Wall Street Journal - Friday, 17 January 1997.
Elyse Tanouye, Staff Reporter of The Wall Street Journal
Yet the need for an AIDS vaccine has never been greater. About 23 million people world-wide carry the AIDS virus. The epidemic infects three million more people each year -- 8,500 new patients a day. New "protease inhibitor" drugs have produced promising results in beating back HIV, but only 200,000 people take them, and most AIDS patients will never get access to the $12,000-a-year therapy.
Other vaccines have wiped out previous viral scourges or brought them under control in decades past: smallpox, polio, yellow fever, measles, mumps and rubella. So why not AIDS?
About two dozen AIDS vaccines have undergone initial tests, and some are poised to move into broad patient trials. But scientists are split over whether they should proceed. Drug makers, researchers and government officials fret over the risk to test-patients, the threat of litigation and the geopolitical sensitivities of Western leaders making decisions that affect millions of people in developing nations.
"This is a very polarized field," says Peter Piot, executive director of UNAIDS, the United Nations AIDS program. "And now, the debates will become hotter."
On one side are the "empiricists," who take a "learn-as-we-go" tack and urge the start of wide-scale human tests now, even though the test vaccines don't look all that promising and little is known about how an AIDS vaccine should work. The other side, the "rationalists," argues that to begin human testing would be unethical and a waste of scarce resources until researchers discover far more about the interaction of HIV and the immune system.
"We shouldn't go just shooting things into people's arms and hope it works. If it doesn't, you're in a helluva lot of trouble," says John Moore, a researcher at the Aaron Diamond AIDS Research Center in New York.
Haunting this clash of lab coats is the history of vaccine development, marked by impressive breakthroughs and sporadic tragedy.
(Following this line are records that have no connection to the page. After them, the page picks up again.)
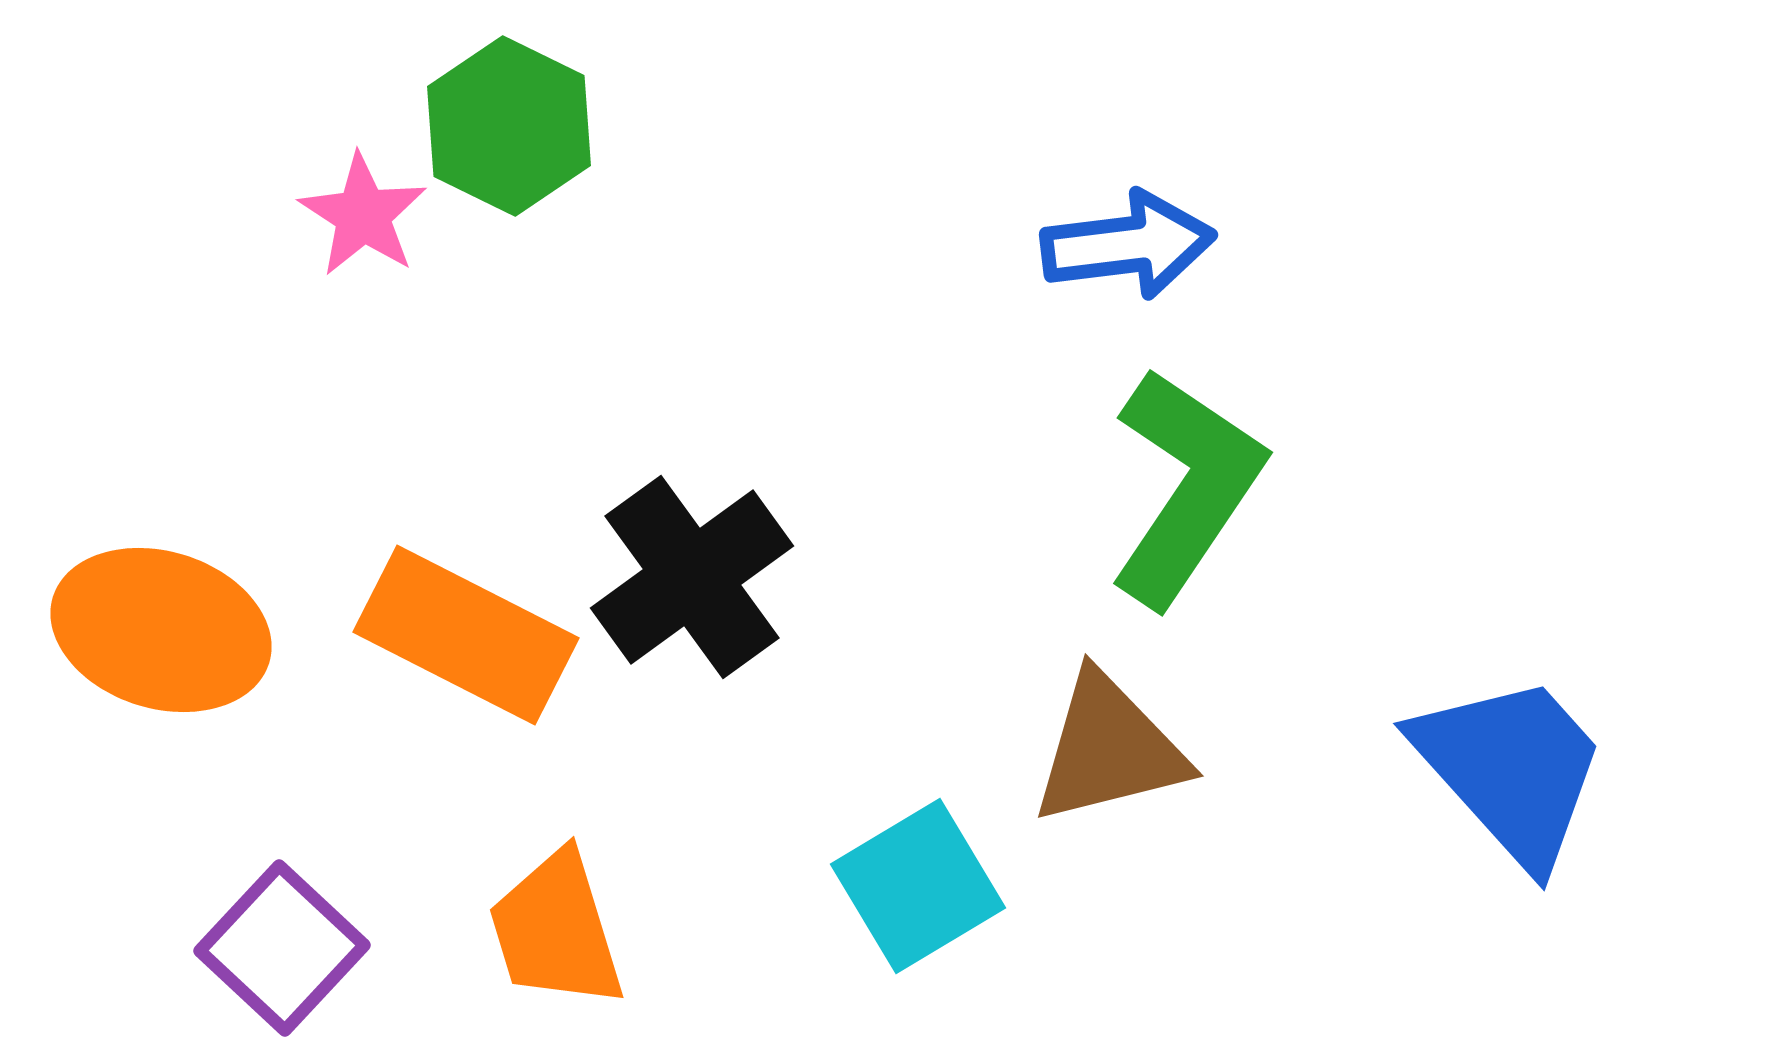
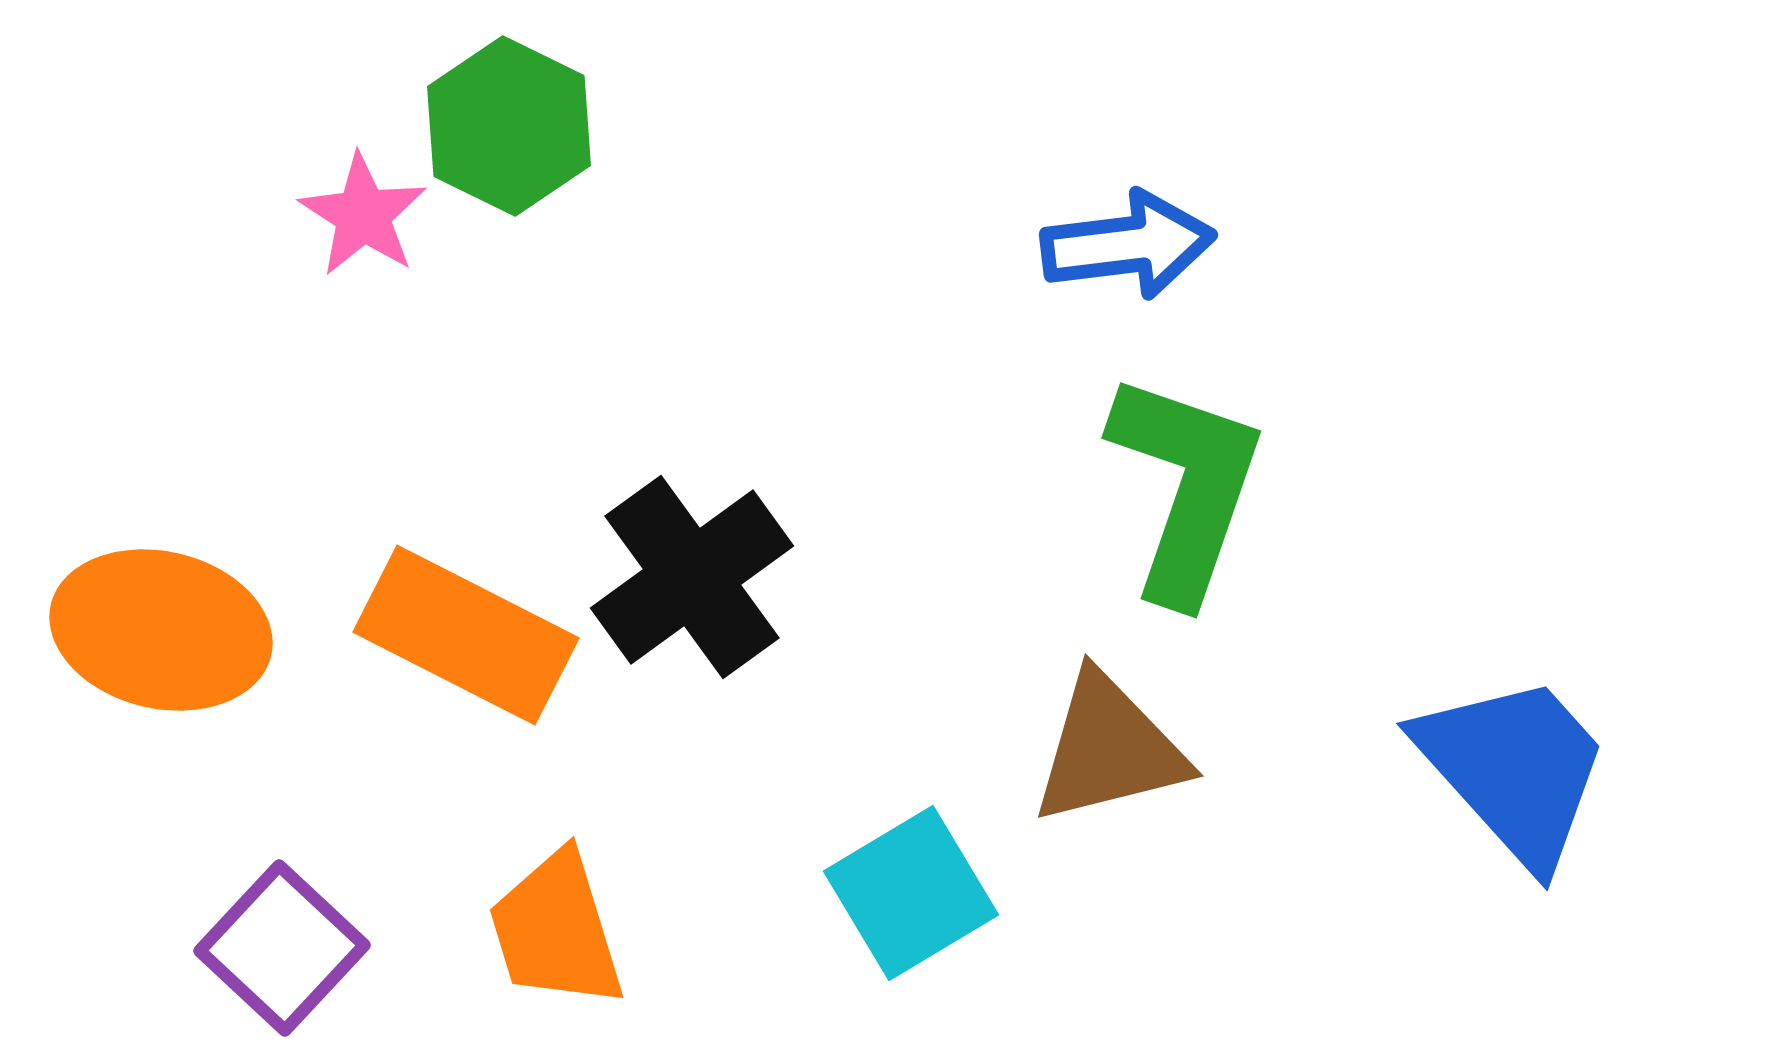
green L-shape: rotated 15 degrees counterclockwise
orange ellipse: rotated 4 degrees counterclockwise
blue trapezoid: moved 3 px right
cyan square: moved 7 px left, 7 px down
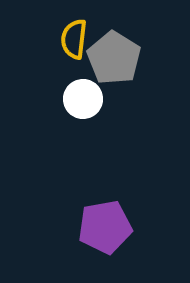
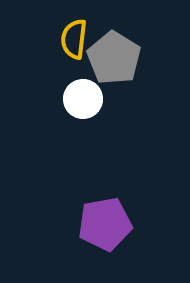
purple pentagon: moved 3 px up
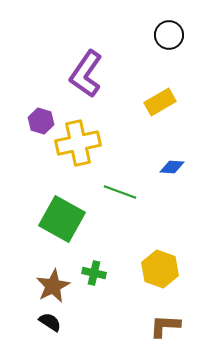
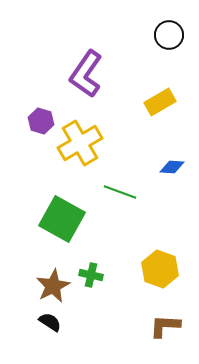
yellow cross: moved 2 px right; rotated 18 degrees counterclockwise
green cross: moved 3 px left, 2 px down
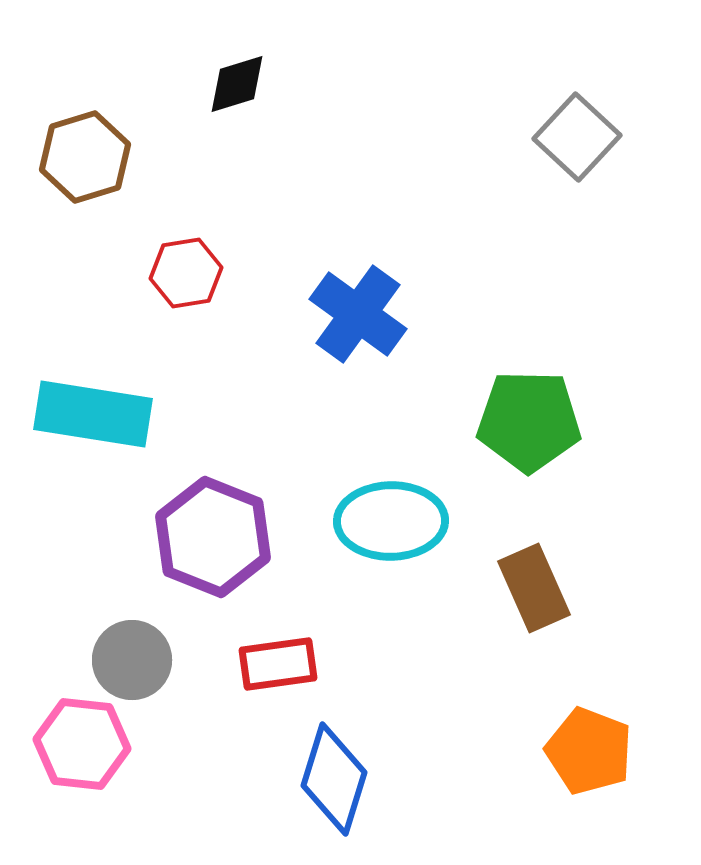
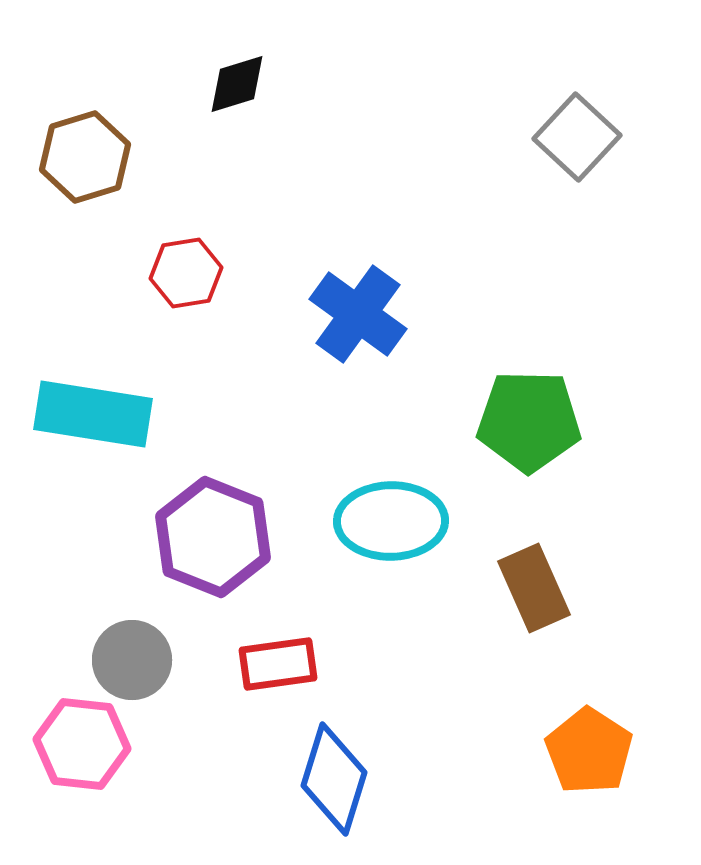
orange pentagon: rotated 12 degrees clockwise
Even the polio vaccine created by famed researcher Jonas Salk in the 1950s ended up infecting more than 200 children when a manufacturer took a shortcut, resulting in 11 deaths.
That kind of risk is especially frightening in the case of HIV. The most promising vaccine approach would involve injecting a live-virus vaccine into thousands of willing, healthy volunteers, essentially infecting them with a disabled HIV version to trigger the immune system into a counterattack against the real thing.
Even some who favor testing concede current prototypes are lacking. "The available vaccines to date don't look that great," says Robert C. Gallo, co-discoverer of the AIDS virus and director of the Institute of Human Virology in Baltimore.
One reason is that drug companies, which played a central role in past vaccine development, have largely sat on the sidelines. They spend only a paltry sum -- about $25 million a year -- on AIDS vaccine research, according to a report by a Rockefeller Foundation-led coalition that hopes to prod business into making a bigger commitment.
"Drug company research investment in AIDS vaccines is horrifically small, given the nature of the global problem," says David Gold, co-author of a survey on the subject for Amfar, the American Foundation for AIDS Research. "We all have failed. We all need to do more."
Critics charge that drug makers have dragged their heels because the most desperate need for an AIDS vaccine lies in the poorest countries, such as Uganda, India and Thailand.
Some companies, however, deny that a lackluster market outlook discourages work on an AIDS vaccine. "We may have appeared to slow down, but that's because we're groping around in the dark," says Emilio Emini, top AIDS researcher for Merck & Co. "The tools still aren't there."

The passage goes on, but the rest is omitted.